Cammino verso Assisi (Via della Costa) Day 5: Vernazza - Riomaggiore

Vernazza was a lot nicer at 8 am this morning, without all the tourists. It never ceases to amaze me how tourists sleep away the best hours of the day! Even though I took the popular coastal path from Vernazza to Corniglia, I met hardly anyone along the way. It began with a steep climb, fortunately still in the shade, which took me high above the town and into the terraced olive groves perched on the hillsides high above the sea.





I arrived in Corniglia around 9:30, just as the town and its visitors were waking up. I didn't explore the village, as I have been there many times before, but popped into the 13th century church of San Pietro, topped up my water supply at the fountain and turned uphill onto path no. 587, then no. 586, the "Via dei Santuari" towards Volastra and the Santuario delle Madonna della Salute.     

Corniglia

Corniglia

Corniglia, now far below

It's harvest time in the Cinque Terre! The region is renowned for its "heroic wines" grown on steep terraced slopes over the sea, among the most labour-intensive wines Italy produces. I was able to observe the truth of this as the workers were out harvesting the grapes, crouching down below the vines, which are trained on pergolas, filling big red boxes with grapes, though they no longer carry these up and down the slopes on their backs: they load them onto little cars that run on tracks up to the top of the slope, where they are transferred onto an ape on the road to be taken to the winery.   
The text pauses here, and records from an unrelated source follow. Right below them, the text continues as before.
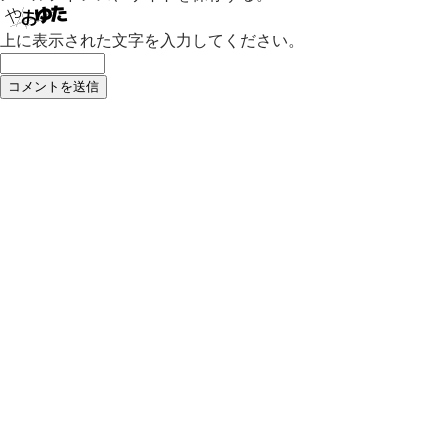
上に表示された文字を入力してください。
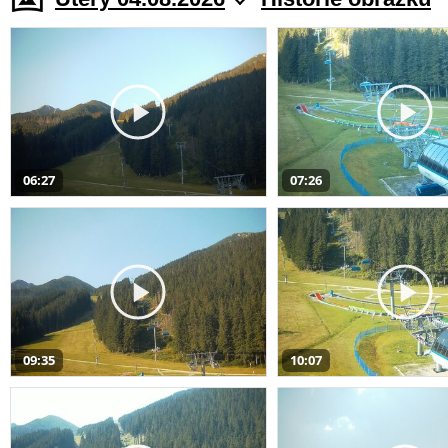
06:27
07:26
09:35
10:07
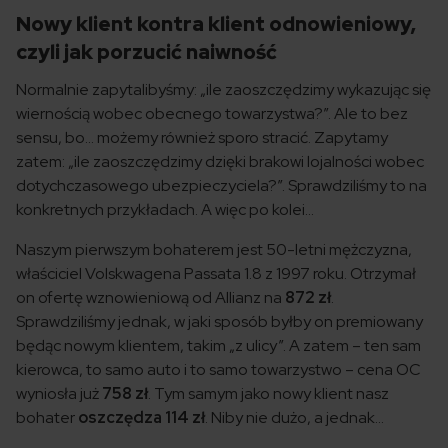
Nowy klient kontra klient odnowieniowy,
czyli jak porzucić naiwność
Normalnie zapytalibyśmy: „ile zaoszczędzimy wykazując się
wiernością wobec obecnego towarzystwa?”. Ale to bez
sensu, bo… możemy również sporo stracić. Zapytamy
zatem: „ile zaoszczędzimy dzięki brakowi lojalności wobec
dotychczasowego ubezpieczyciela?”. Sprawdziliśmy to na
konkretnych przykładach. A więc po kolei…
Naszym pierwszym bohaterem jest 50-letni mężczyzna,
właściciel Volskwagena Passata 1.8 z 1997 roku. Otrzymał
on ofertę wznowieniową od Allianz na
872 zł
.
Sprawdziliśmy jednak, w jaki sposób byłby on premiowany
będąc nowym klientem, takim „z ulicy”. A zatem – ten sam
kierowca, to samo auto i to samo towarzystwo – cena OC
wyniosła już
758 zł
. Tym samym jako nowy klient nasz
bohater
oszczędza 114 zł
. Niby nie dużo, a jednak…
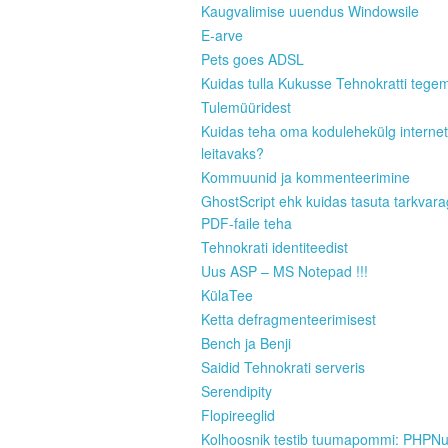
Kaugvalimise uuendus Windowsile
E-arve
Pets goes ADSL
Kuidas tulla Kukusse Tehnokratti tege
Tulemüüridest
Kuidas teha oma kodulehekülg internet
leitavaks?
Kommuunid ja kommenteerimine
GhostScript ehk kuidas tasuta tarkvar
PDF-faile teha
Tehnokrati identiteedist
Uus ASP – MS Notepad !!!
KülaTee
Ketta defragmenteerimisest
Bench ja Benji
Saidid Tehnokrati serveris
Serendipity
Flopireeglid
Kolhoosnik testib tuumapommi: PHPN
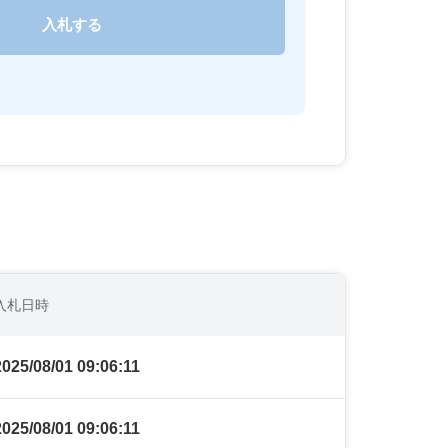
入札日時
2025/08/01 09:06:11
2025/08/01 09:06:11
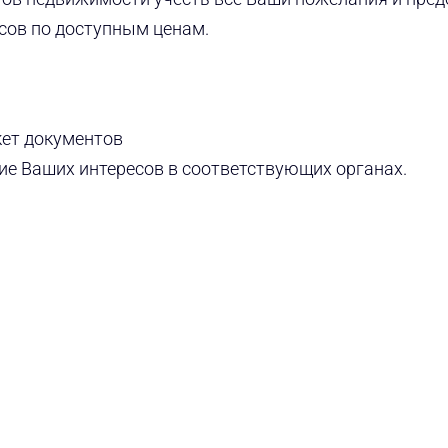
ов по доступным ценам.
ет документов
ие Ваших интересов в соответствующих органах.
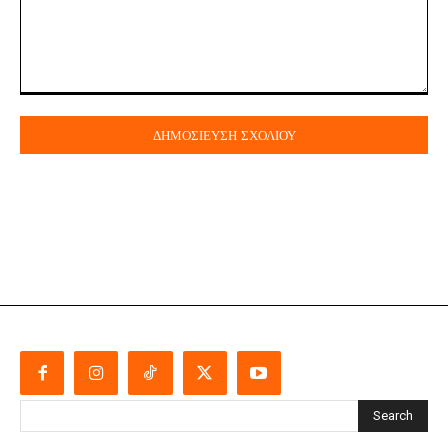
Σχόλιο:
Search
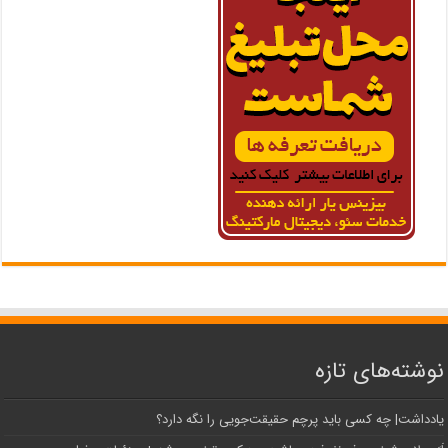
نوشته‌های تازه
یادداشت| ‌چه کسی باید پرچم حقیقت‌جویی را نگه دارد؟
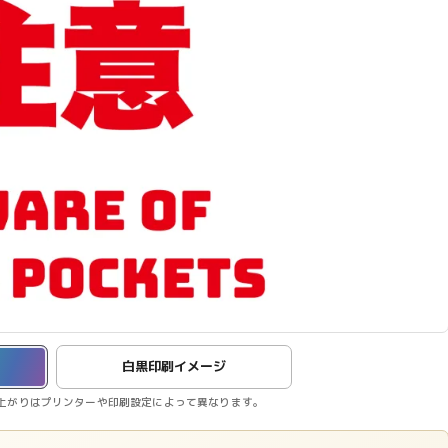
白黒印刷イメージ
上がりはプリンターや印刷設定によって異なります。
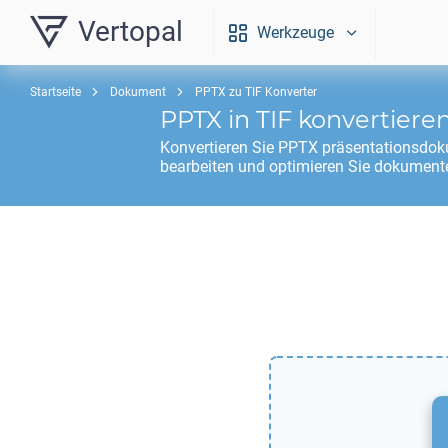
Vertopal
Werkzeuge
Startseite
Dokument
PPTX zu TIF Konverter
PPTX
in
TIF
konvertiere
Konvertieren Sie
PPTX
präsentationsdok
bearbeiten und optimieren Sie dokumente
The varietals grown in Cinque Terre are Vermentino, Bosco and Albarola, which are used to make dry white wines and a precious raisin wine, Sciacchetrà. That's why some of the grapes have been left on the vines, looking like they are slowly turning into raisins!









This dizzyingly beautiful trail took me to the village of Volastra, where I visited the Madonna della Salute and then attempted to find the turnoff to trail no. 530 to the Santuario del Montenero. I asked a man in trail running gear who was filling his water bottle at the fountain and looked as if he might know his way around, but he didn't know... we looked at the map together and then he concluded with "too bad we're going different ways, it would have been very nice to walk together for a bit!" I wasn't sure whether to take this as a compliment; I was wearing a wide-brimmed sunhat, big sunglasses and a face mask, so he must have had absolutely no idea what I looked like. I could have been hideously deformed under all that gear, and he never would have known... well, I guess he just would have appreciated some (female) company, of any kind!
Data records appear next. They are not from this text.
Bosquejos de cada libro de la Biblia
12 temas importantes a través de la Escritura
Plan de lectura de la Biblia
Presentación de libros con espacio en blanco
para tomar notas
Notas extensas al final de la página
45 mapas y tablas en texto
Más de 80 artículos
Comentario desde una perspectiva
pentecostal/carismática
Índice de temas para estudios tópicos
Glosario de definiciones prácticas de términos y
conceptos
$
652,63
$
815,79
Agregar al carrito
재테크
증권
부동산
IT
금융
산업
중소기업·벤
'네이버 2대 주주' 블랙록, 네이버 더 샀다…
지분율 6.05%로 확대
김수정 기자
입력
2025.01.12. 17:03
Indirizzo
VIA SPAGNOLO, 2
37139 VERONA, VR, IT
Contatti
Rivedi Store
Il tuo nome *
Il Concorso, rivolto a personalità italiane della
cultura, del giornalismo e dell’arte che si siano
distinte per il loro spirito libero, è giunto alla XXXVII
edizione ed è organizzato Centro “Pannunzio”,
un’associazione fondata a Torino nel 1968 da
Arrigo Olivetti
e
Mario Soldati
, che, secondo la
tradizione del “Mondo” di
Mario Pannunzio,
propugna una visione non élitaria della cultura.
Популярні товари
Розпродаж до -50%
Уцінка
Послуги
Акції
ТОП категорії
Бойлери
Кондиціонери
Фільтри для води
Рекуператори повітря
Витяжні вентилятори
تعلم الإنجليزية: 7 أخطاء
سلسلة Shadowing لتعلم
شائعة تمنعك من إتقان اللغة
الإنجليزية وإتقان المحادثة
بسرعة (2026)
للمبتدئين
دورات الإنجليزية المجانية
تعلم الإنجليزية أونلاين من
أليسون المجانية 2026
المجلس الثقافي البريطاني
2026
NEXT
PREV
After a couple of false starts, I decided I would stop at a bar at the crossroads to get a cold drink and ask for directions. I asked the lady who seemed to be running the place where the trailhead was, and her answer was quite cordial and very detailed, even though she seemed to be giving everyone else who came into the establishment a sample of "traditional Ligurian hospitality". A group of foreigners who sounded like Americans (in 2020? Surely not... perhaps they were Americanised Canadians, from Toronno? I didn't ask) came into the bar and she muttered under her breath in dialect in response to every request as she served them - or not; she said she was out of most of the items they asked for! 

After this amusing interlude I continued on my way, following the bartender's directions and finding the trail with no trouble. This new trail climbed even higher, until even Volastra, which appears to be perched high up when you see it from the Cinque Terre villages below, was far below me, its colourful houses now looking like the miniature homes in a traditional Christmas creche, a presepe

This part of today's route was less interesting, and less photogenic. The paved road led to the cemetery and then turned into a dirt track which was mostly deserted. Only one car passed by, as well as a number of mountain-bikers, a couple of German hikers, and a large group of adolescents all wearing matching hot pink t-shirts issued by the Diocese of Genoa, suggesting they were participating in some sort of summer camp. I stopped on the way to pick blackberries - if walkers wore bumper stickers on their rear ends like cars do, mine would say "I brake for blackberries" - and to eat my slice of cold pizza left over from last night, when I was too tired to cook.        

Madonna della Salute, we need you!

Volastra

Volastra now far below, and Manarola even farther

After walking round several curves inland and then out again as the trail followed the shape of the mountain slopes, I finally spotted the sanctuary out at the tip of the next turn, and then the town of Riomaggiore, 325 metres below. I had been looking forward to getting another cold drink and a stamp for my pilgrim passport at the sanctuary, but unfortunately everything was shut, both the bar and the church. I asked later at the park information office and was told that it is only opened on four special days of the year and kept shut the rest of the time "for safety reasons" which have nothing to do with Covid; it has been shut for several years now. I guess I hadn't been up here for a while... in any case, it was rather sad. So I left the sanctuary without even stopping to take a photograph of it (it's not particularly photogenic anyway) and followed the 3 km "Via Grande", an ancient road paved with flagstones between the sanctuary and the village of Riomaggiore.    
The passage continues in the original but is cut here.